Part of the reason Ivey and ADOC are moving forward with the prison construction plan through the state contracting process is due to multiple failed attempts over the past several years by the Legislature to pass prison construction legislation. Ivey can enter into the contracts and leases without lawmakers’ approval, but they are the ones that allocate prison funding each year through the General Fund budget.

“I’m more than willing to listen and we want to solve the problems with prisons,” Marsh, the Senate leader, said. “But at the same time, we’ve got a lot of needy departments at the state level, we’ve got mental health, (department of human resources), you’ve got children’s services. And, we need to have an understanding of how much money we want to dedicate, allocate to the prison system without doing damage to the other departments of state government.

“I can tell you, our members are going to be very hesitant to move dollars out of areas that we see are benefiting the people of this state to pile into a prison plan that we had no participation in.”

The House Perspective

House Majority Leader Nathaniel Ledbetter, R-Rainsville, said that because budgets were approved in the last days of the session, he’s not sure lawmakers will be called back to Montgomery this year. If they are, it should probably be later in the summer or fall when a clearer picture of damage to the state economy is known.

“I think now, it’s just a wait and see game. We don’t know what’s going to happen with the pandemic, and we’re waiting to see what happens with finances,” Ledbetter said

Ivey and many House members, including Democrats, had suggested waiting until summer to pass the budgets in a special session rather than push to finish them in the last days of the regular session.

House Minority Leader Anthony Daniels, D-Huntsville, recently said lawmakers shouldn’t be called back before income tax filings are due in July and more revenue reports are available.

“I think May, June and July will tell us where our floor is,” Daniels said.

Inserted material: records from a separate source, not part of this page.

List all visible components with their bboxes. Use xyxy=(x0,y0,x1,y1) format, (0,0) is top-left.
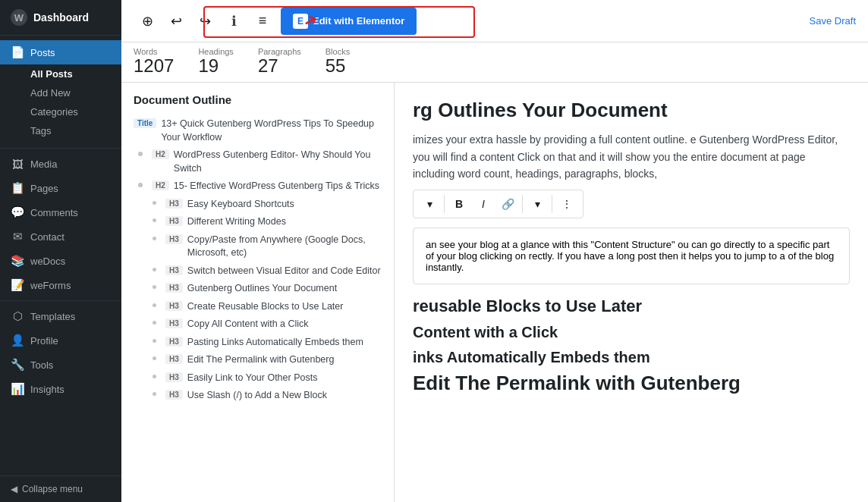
redo-button[interactable]: ↪ xyxy=(191,8,219,35)
outline-row-h3-8[interactable]: H3 Pasting Links Automatically Embeds th… xyxy=(147,334,382,352)
paragraphs-stat: Paragraphs 27 xyxy=(258,47,301,76)
dropdown-button-2[interactable]: ▾ xyxy=(526,193,549,215)
outline-row-h3-11[interactable]: H3 Use Slash (/) to Add a New Block xyxy=(147,387,382,405)
content-area: Document Outline Title 13+ Quick Gutenbe… xyxy=(121,83,868,502)
toolbar: ➜ ⊕ ↩ ↪ ℹ ≡ E Edit with Elementor Save D… xyxy=(121,0,868,42)
outline-text-h3-9: Edit The Permalink with Gutenberg xyxy=(187,353,382,367)
outline-title: Document Outline xyxy=(134,93,382,106)
pages-label: Pages xyxy=(30,183,58,194)
outline-tag-h3-3: H3 xyxy=(165,234,183,244)
add-new-label: Add New xyxy=(30,87,71,99)
sidebar-section-posts: 📄 Posts All Posts Add New Categories Tag… xyxy=(0,36,121,145)
outline-tag-h3-10: H3 xyxy=(165,372,183,382)
sidebar-item-insights[interactable]: 📊 Insights xyxy=(0,377,121,401)
templates-icon: ⬡ xyxy=(11,309,24,323)
editor-content[interactable]: rg Outlines Your Document imizes your ex… xyxy=(395,83,868,502)
more-options-toolbar-button[interactable]: ⋮ xyxy=(555,193,578,215)
sidebar-item-all-posts[interactable]: All Posts xyxy=(0,64,121,83)
heading1-text: rg Outlines Your Document xyxy=(413,99,668,121)
more-options-button[interactable]: ≡ xyxy=(249,8,276,35)
edit-elementor-button[interactable]: E Edit with Elementor xyxy=(281,8,417,35)
collapse-menu-button[interactable]: ◀ Collapse menu xyxy=(0,475,121,502)
sidebar-item-tags[interactable]: Tags xyxy=(0,121,121,140)
outline-row-h3-3[interactable]: H3 Copy/Paste from Anywhere (Google Docs… xyxy=(147,231,382,262)
bold-button[interactable]: B xyxy=(448,193,470,215)
insights-icon: 📊 xyxy=(11,382,24,396)
all-posts-label: All Posts xyxy=(30,68,73,80)
sidebar-item-contact[interactable]: ✉ Contact xyxy=(0,224,121,249)
collapse-arrow-icon: ◀ xyxy=(11,484,17,494)
sidebar-item-templates[interactable]: ⬡ Templates xyxy=(0,304,121,328)
content-heading-5: Edit The Permalink with Gutenberg xyxy=(413,371,850,397)
info-button[interactable]: ℹ xyxy=(220,8,247,35)
pages-icon: 📋 xyxy=(11,181,24,195)
outline-row-h2-2[interactable]: H2 15- Effective WordPress Gutenberg Tip… xyxy=(134,177,382,196)
outline-text-h3-4: Switch between Visual Editor and Code Ed… xyxy=(187,265,382,278)
content-toolbar: ▾ B I 🔗 ▾ ⋮ xyxy=(413,190,583,218)
format-dropdown-button[interactable]: ▾ xyxy=(418,193,441,215)
undo-button[interactable]: ↩ xyxy=(162,8,190,35)
undo-icon: ↩ xyxy=(171,13,182,30)
sidebar-item-weforms[interactable]: 📝 weForms xyxy=(0,273,121,297)
link-button[interactable]: 🔗 xyxy=(496,193,519,215)
blocks-stat: Blocks 55 xyxy=(326,47,350,76)
sidebar-item-posts[interactable]: 📄 Posts xyxy=(0,40,121,64)
outline-row-h3-7[interactable]: H3 Copy All Content with a Click xyxy=(147,315,382,334)
contact-icon: ✉ xyxy=(11,230,24,243)
para1-text: imizes your extra hassle by providing a … xyxy=(413,133,838,180)
outline-text-h2-1: WordPress Gutenberg Editor- Why Should Y… xyxy=(174,149,382,175)
toolbar-divider-1 xyxy=(444,195,445,213)
sidebar-item-wedocs[interactable]: 📚 weDocs xyxy=(0,249,121,273)
outline-row-h2-1[interactable]: H2 WordPress Gutenberg Editor- Why Shoul… xyxy=(134,146,382,177)
templates-label: Templates xyxy=(30,311,75,322)
outline-tag-h3-2: H3 xyxy=(165,216,183,226)
content-box[interactable]: an see your blog at a glance with this "… xyxy=(413,227,850,284)
sidebar-item-add-new[interactable]: Add New xyxy=(0,83,121,102)
sidebar: W Dashboard 📄 Posts All Posts Add New Ca… xyxy=(0,0,121,502)
contact-label: Contact xyxy=(30,231,64,243)
headings-stat: Headings 19 xyxy=(198,47,233,76)
sidebar-item-media[interactable]: 🖼 Media xyxy=(0,152,121,176)
heading2-text: reusable Blocks to Use Later xyxy=(413,296,642,315)
toolbar-divider-3 xyxy=(552,195,552,213)
heading3-text: Content with a Click xyxy=(413,324,558,340)
sidebar-item-categories[interactable]: Categories xyxy=(0,102,121,121)
outline-text-h3-8: Pasting Links Automatically Embeds them xyxy=(187,336,382,350)
outline-row-h3-10[interactable]: H3 Easily Link to Your Other Posts xyxy=(147,369,382,387)
sidebar-posts-label: Posts xyxy=(30,47,55,58)
heading4-text: inks Automatically Embeds them xyxy=(413,349,650,366)
brand-logo[interactable]: W Dashboard xyxy=(0,0,121,36)
outline-row-title[interactable]: Title 13+ Quick Gutenberg WordPress Tips… xyxy=(134,115,382,146)
words-value: 1207 xyxy=(134,56,174,76)
outline-panel: Document Outline Title 13+ Quick Gutenbe… xyxy=(121,83,395,502)
brand-label: Dashboard xyxy=(33,11,89,24)
outline-tag-h2-2: H2 xyxy=(152,180,169,190)
sidebar-item-profile[interactable]: 👤 Profile xyxy=(0,328,121,353)
sidebar-item-tools[interactable]: 🔧 Tools xyxy=(0,353,121,377)
outline-text-h3-11: Use Slash (/) to Add a New Block xyxy=(187,389,382,403)
content-heading-2: reusable Blocks to Use Later xyxy=(413,296,850,316)
wp-icon: W xyxy=(11,9,27,26)
italic-button[interactable]: I xyxy=(472,193,495,215)
outline-row-h3-2[interactable]: H3 Different Writing Modes xyxy=(147,213,382,231)
outline-text-h2-2: 15- Effective WordPress Gutenberg Tips &… xyxy=(174,180,382,193)
tools-label: Tools xyxy=(30,359,53,371)
outline-row-h3-9[interactable]: H3 Edit The Permalink with Gutenberg xyxy=(147,351,382,369)
outline-row-h3-5[interactable]: H3 Gutenberg Outlines Your Document xyxy=(147,280,382,298)
outline-row-h3-1[interactable]: H3 Easy Keyboard Shortcuts xyxy=(147,196,382,214)
outline-row-h3-6[interactable]: H3 Create Reusable Blocks to Use Later xyxy=(147,298,382,316)
blocks-value: 55 xyxy=(326,56,350,76)
add-block-button[interactable]: ⊕ xyxy=(134,8,161,35)
tools-icon: 🔧 xyxy=(11,358,24,372)
content-heading-4: inks Automatically Embeds them xyxy=(413,349,850,366)
comments-icon: 💬 xyxy=(11,206,24,219)
outline-row-h3-4[interactable]: H3 Switch between Visual Editor and Code… xyxy=(147,262,382,281)
outline-tag-h3-5: H3 xyxy=(165,283,183,293)
outline-tag-h3-4: H3 xyxy=(165,265,183,275)
main-area: ➜ ⊕ ↩ ↪ ℹ ≡ E Edit with Elementor Save D… xyxy=(121,0,868,502)
sidebar-item-comments[interactable]: 💬 Comments xyxy=(0,200,121,224)
save-draft-button[interactable]: Save Draft xyxy=(810,15,856,27)
collapse-label: Collapse menu xyxy=(22,484,83,494)
content-para-1[interactable]: imizes your extra hassle by providing a … xyxy=(413,131,850,182)
sidebar-item-pages[interactable]: 📋 Pages xyxy=(0,176,121,200)
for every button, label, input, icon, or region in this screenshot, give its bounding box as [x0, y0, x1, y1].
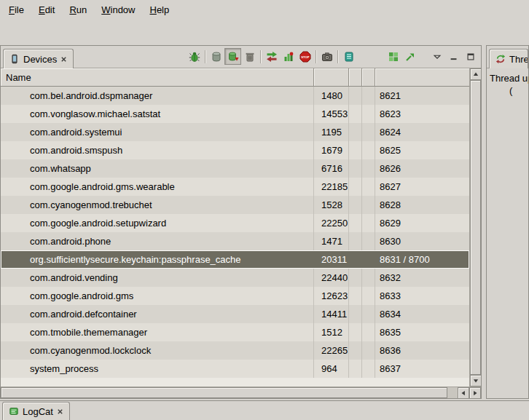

Several mental health-related bills were also House priorities in February but got derailed by the shortened session. Ledbetter said they’d be back. The 2021 state budgets do include $18 million for new mental health crisis centers and $5 million for mental health services in schools.

“I feel comfortable that, with the support we had from the governor’s office, we’ll have success in getting those pushed through,” Ledbetter said.

Alabama Daily News reporter Caroline Beck contributed to this story.